Nous célébrons donc aujourd’hui la descente du Saint-Esprit. Notre-Seigneur a envoyé du haut du ciel celui qu’il avait promis étant sur la terre. Et comme, en promettant de l’envoyer du haut du ciel, il avait dit à ses disciples : « Cet Esprit ne peut venir si je ne m’en vais, mais lorsque je m’en serai allé, je vous l’enverrai », il a souffert, il est mort, il est ressuscité, il est monté au ciel : il lui restait donc à accomplir sa promesse.
Dans cette attente, ses disciples, au nombre de cent vingt, est-il écrit, c’est-à-dire dix fois le nombre des apôtres, car Jésus les choisit au nombre de douze et le Saint-Esprit descendit sur cent vingt disciples – dans l’attente de cette promesse, ses disciples étaient réunis dans une même demeure et priaient tous ensemble, car c’était la foi qui leur inspirait cette prière, ces désirs spirituels ; c’étaient de nouvelles outres qui attendaient le vin nouveau du ciel, et ce vin descendit car la grappe de raisin mystérieuse avait été déjà foulée et glorifiée. Nous lisons, en effet, dans l’Evangile : « L’Esprit-Saint n’avait pas encore été donné, parce que Jésus n’était pas encore glorifié. »

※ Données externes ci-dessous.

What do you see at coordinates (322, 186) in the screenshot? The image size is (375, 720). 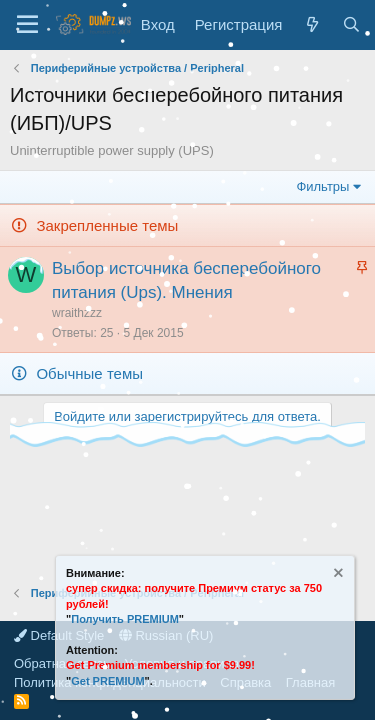 I see `Фильтры [button]` at bounding box center [322, 186].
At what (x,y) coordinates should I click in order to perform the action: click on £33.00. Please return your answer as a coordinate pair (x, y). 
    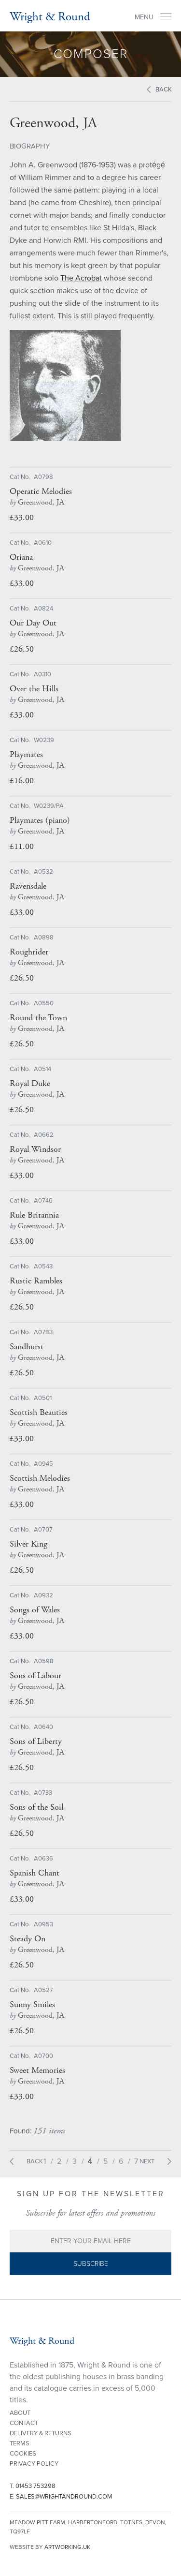     Looking at the image, I should click on (22, 517).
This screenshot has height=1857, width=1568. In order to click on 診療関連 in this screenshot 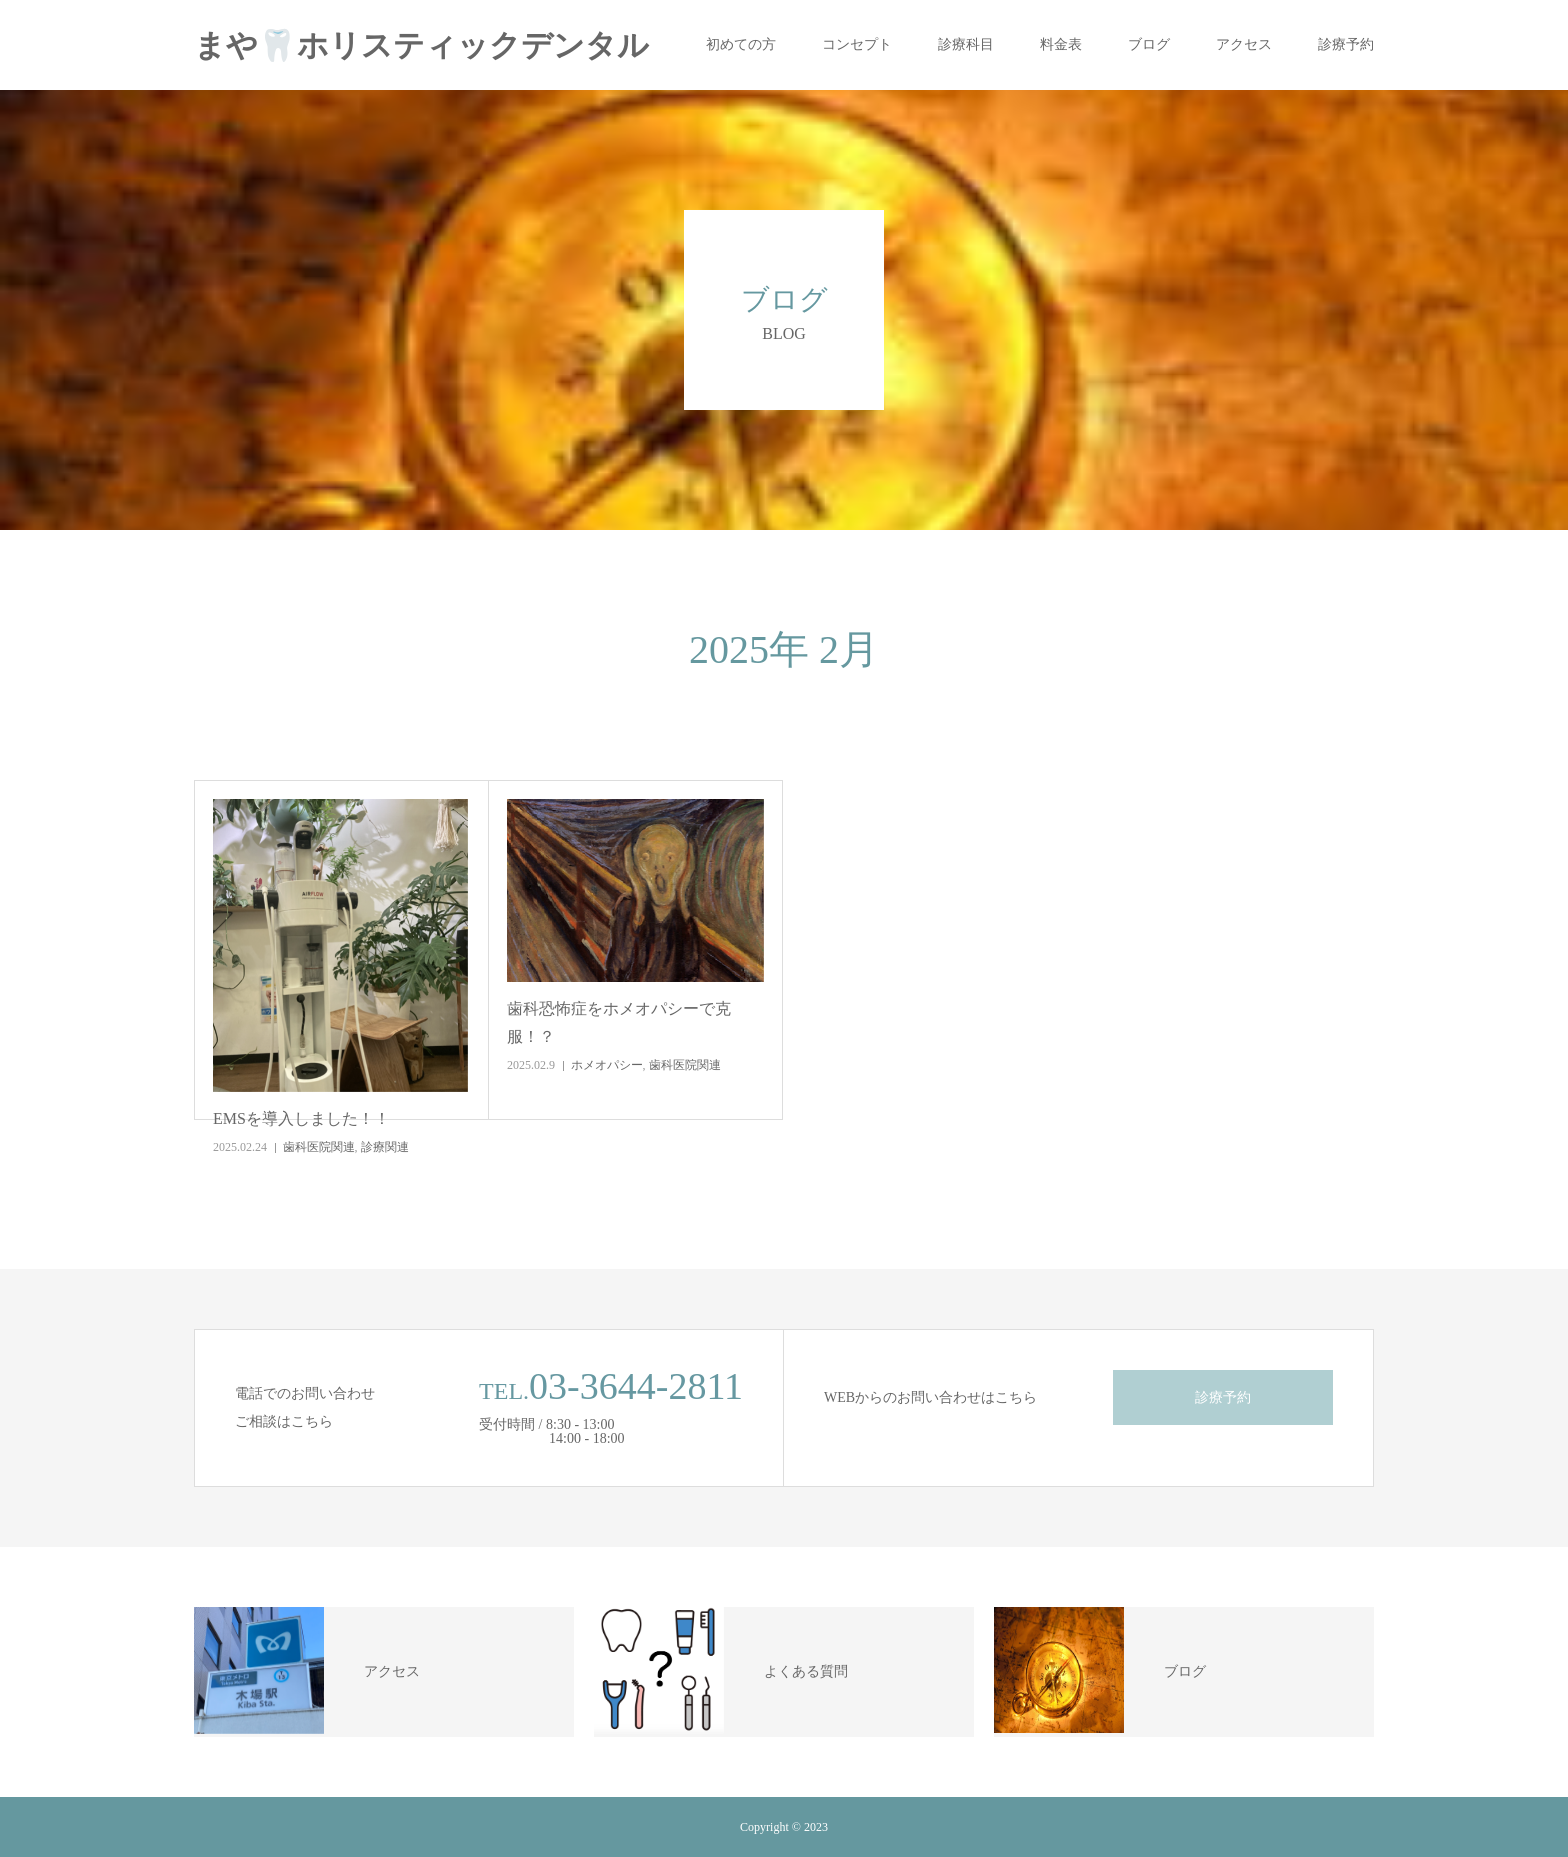 , I will do `click(385, 1147)`.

Vous savez comment le ciel répondit à leurs prières : par un grand prodige. Tous ceux qui étaient présents n’avaient appris qu’une seule langue. L’Esprit Saint descendit sur eux et remplit leur âme, et ils commencèrent à parler les langues de tous les peuples sans les connaître, sans les avoir apprises ; mais ils avaient pour maître Celui qui, étant descendu dans leur âme, les remplissait de sa divinité, et ouvrait cette source mystérieuse qui se répandait avec abondance. Le signe alors qu’on avait reçu l’Esprit Saint, c’est qu’aussitôt on parlait toutes les langues, ce qui ne fut point le privilège exclusif des cent vingt disciples.
Saint Augustin, leçons du deuxième nocturne des matines dans le bréviaire monastique.